Negli anni in cui il merlot e cabernet sauvignon venivano piantati ovunque in italia, l’Alto Adige non fu da meno. Oggi non credo si piantino ancora questa due vitigni, sia perché si è capito che da quelle parti non è certo facile farli maturare, sia perché il mercato tira nettamente verso al tre uve, magari a bacca bianca.
Così l’Alto Adige si ritrova con vigne di cabernet e merlot che invecchiano in santa pace e a cui i produttori prodigano grandi attenzioni perché sanno che solo in quel modo potranno avere dei risultati.
E i risultati sono spesso buoni, come abbiamo visto nel nostro assaggio.
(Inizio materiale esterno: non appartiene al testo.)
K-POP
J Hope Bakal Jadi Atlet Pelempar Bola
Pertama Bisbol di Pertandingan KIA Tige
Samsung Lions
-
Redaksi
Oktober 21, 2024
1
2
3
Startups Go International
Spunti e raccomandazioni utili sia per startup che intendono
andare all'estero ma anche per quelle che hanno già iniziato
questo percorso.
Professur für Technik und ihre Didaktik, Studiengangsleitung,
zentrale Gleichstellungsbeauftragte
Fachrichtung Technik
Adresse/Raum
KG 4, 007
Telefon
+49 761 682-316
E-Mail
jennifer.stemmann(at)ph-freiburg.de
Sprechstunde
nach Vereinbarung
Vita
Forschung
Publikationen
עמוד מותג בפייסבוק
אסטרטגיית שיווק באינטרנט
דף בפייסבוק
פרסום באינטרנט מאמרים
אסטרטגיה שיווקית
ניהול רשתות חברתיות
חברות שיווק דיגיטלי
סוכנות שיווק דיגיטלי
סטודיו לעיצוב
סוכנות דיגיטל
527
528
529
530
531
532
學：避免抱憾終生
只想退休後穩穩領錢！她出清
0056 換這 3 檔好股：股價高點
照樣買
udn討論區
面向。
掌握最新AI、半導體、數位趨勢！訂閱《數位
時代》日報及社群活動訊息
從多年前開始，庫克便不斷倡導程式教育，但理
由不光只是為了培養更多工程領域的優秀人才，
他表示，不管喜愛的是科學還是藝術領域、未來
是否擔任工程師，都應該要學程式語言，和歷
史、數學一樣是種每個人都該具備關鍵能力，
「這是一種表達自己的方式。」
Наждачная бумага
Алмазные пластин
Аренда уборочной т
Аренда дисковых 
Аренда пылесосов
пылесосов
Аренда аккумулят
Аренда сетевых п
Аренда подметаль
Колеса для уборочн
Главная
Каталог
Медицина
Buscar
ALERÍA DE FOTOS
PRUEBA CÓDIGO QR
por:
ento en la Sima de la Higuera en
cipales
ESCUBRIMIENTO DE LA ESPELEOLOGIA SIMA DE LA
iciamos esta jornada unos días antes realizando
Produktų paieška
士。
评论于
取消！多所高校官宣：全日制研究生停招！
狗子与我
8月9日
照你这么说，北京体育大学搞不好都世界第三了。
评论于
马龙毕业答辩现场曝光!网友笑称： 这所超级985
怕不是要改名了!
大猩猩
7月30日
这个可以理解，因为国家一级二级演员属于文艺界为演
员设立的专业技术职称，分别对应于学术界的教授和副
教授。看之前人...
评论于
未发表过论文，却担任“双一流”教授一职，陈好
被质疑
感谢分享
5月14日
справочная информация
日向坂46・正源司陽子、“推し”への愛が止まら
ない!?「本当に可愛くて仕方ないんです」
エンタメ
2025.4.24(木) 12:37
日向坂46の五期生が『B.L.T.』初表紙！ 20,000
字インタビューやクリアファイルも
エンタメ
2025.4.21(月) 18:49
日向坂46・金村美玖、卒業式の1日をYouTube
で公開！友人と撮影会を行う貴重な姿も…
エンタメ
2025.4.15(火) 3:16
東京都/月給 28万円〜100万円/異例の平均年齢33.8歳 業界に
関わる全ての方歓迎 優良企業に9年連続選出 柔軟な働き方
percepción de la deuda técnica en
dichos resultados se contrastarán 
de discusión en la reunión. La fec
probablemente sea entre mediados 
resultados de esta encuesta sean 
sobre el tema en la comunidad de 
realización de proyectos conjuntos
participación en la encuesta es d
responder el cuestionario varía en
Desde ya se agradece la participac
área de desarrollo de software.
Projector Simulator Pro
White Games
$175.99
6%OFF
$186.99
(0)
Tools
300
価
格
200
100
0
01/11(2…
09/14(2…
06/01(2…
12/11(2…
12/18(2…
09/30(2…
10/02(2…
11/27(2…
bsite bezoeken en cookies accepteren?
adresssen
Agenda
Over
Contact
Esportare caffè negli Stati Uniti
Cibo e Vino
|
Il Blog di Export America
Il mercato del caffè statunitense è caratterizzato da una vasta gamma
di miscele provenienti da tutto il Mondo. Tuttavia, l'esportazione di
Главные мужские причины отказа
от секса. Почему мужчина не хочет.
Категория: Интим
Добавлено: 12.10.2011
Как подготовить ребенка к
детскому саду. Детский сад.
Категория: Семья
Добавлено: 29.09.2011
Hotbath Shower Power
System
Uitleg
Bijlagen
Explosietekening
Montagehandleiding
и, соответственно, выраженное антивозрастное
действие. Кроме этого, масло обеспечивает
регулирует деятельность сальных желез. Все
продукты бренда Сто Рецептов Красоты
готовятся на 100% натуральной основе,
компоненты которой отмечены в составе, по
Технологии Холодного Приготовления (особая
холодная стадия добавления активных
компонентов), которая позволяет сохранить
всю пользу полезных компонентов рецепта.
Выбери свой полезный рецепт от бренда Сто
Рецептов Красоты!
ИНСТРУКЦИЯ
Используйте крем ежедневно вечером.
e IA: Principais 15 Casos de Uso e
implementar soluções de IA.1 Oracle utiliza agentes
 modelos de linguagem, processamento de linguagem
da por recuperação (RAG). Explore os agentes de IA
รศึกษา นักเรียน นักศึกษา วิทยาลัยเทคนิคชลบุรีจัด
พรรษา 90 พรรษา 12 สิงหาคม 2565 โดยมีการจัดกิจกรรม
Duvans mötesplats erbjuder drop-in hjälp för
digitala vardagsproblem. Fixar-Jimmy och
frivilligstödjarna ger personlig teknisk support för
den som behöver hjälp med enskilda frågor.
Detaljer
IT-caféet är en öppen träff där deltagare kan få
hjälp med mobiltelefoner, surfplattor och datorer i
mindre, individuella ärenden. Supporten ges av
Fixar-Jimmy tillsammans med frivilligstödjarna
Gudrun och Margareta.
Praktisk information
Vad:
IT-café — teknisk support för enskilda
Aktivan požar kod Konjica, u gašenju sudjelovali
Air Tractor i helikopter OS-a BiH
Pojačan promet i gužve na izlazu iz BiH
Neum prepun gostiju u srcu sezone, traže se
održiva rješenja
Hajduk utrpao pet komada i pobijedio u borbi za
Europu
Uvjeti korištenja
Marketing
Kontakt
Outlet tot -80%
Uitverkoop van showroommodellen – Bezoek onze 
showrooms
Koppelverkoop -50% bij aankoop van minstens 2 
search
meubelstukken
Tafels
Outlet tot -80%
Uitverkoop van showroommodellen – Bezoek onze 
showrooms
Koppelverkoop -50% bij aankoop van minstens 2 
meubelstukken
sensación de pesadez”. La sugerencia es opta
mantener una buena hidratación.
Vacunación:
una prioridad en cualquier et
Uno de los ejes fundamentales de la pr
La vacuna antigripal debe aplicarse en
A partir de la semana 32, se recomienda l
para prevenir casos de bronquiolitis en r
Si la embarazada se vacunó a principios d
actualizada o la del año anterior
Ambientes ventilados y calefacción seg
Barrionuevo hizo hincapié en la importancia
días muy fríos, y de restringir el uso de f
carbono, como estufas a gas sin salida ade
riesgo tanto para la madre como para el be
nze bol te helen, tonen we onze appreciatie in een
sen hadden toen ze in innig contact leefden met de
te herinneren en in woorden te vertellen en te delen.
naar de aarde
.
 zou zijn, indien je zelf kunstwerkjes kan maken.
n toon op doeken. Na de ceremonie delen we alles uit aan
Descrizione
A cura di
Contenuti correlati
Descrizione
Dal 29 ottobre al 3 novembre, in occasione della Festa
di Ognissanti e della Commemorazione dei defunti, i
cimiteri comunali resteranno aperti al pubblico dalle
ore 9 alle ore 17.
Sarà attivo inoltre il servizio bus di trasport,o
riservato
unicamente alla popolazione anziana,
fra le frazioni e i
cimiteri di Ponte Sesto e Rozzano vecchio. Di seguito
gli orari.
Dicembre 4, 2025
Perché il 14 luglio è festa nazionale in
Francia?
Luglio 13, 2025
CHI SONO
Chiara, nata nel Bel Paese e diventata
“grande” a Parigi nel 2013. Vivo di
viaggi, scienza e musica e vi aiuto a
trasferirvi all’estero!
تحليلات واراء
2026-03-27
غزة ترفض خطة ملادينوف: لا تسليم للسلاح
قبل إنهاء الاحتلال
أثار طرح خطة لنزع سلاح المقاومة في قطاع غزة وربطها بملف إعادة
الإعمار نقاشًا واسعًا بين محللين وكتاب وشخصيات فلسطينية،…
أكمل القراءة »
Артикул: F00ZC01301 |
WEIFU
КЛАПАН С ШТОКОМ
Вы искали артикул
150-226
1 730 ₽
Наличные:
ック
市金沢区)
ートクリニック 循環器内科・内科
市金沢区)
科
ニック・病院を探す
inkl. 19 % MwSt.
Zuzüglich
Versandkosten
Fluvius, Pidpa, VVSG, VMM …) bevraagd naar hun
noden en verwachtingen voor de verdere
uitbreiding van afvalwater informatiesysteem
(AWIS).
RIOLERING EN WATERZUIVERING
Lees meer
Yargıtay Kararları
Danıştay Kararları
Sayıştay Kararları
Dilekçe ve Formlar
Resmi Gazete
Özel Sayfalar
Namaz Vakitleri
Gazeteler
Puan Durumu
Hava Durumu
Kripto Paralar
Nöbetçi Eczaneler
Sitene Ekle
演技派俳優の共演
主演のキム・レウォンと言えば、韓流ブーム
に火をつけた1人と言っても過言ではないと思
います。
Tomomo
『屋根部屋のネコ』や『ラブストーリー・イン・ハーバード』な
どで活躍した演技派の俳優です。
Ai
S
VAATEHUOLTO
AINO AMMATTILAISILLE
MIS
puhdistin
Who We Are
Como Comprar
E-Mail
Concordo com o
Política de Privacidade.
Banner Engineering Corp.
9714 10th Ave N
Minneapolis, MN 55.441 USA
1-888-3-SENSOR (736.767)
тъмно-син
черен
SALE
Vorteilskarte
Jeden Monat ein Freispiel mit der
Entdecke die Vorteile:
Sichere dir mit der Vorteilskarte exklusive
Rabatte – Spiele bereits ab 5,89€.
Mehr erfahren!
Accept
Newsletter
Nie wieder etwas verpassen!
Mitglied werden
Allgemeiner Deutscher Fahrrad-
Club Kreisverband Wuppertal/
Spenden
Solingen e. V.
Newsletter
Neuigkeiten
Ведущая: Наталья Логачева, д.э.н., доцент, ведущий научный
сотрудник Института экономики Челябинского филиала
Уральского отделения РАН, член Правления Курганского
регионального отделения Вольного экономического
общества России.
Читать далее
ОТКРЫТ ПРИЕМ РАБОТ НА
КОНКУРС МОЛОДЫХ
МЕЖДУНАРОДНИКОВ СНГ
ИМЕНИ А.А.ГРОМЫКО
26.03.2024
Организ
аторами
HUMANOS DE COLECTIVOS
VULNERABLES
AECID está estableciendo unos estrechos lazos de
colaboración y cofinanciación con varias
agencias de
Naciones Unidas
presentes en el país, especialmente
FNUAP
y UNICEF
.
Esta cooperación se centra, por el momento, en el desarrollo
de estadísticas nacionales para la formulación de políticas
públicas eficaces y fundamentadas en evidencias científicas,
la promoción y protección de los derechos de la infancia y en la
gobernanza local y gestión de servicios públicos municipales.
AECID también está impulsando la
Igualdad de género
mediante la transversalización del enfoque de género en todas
L’uso del legno anche qui (vedi l’articolo sul pinot nero ) è importante, ma questi due vitigni sanno digerirlo meglio e la loro potenza riesce a condurlo verso risultati di grassezza e profondità molto validi.
Forse è il cabernet sauvignon quello che riesce a puntare più in alto, quello che esprime le maggiori complessità sia al naso che in bocca, ma anche il merlot ha mostrato una buona costanza qualitativa e soprattutto un buona “elasticità gustativa” che tanti merlot importanti italiani vorrebbero avere.
Chi ci conosce sa che questi non sono certo i vini che amiamo di più, ma la loro austera linearità e la loro riconoscibilità ci hanno colpito in positivo.
Siamo convinti che i produttori facciano i salti mortali per portarli a giusta maturazione (alcolica e fenolica) ma ci sembra che oramai abbiano trovato una strada ben tratteggiata, che porta a vini di buon carattere, tannini abbastanza dolci ma concreti, di buona, ottima lunghezza e ogni tanto con punte di godibile complessità.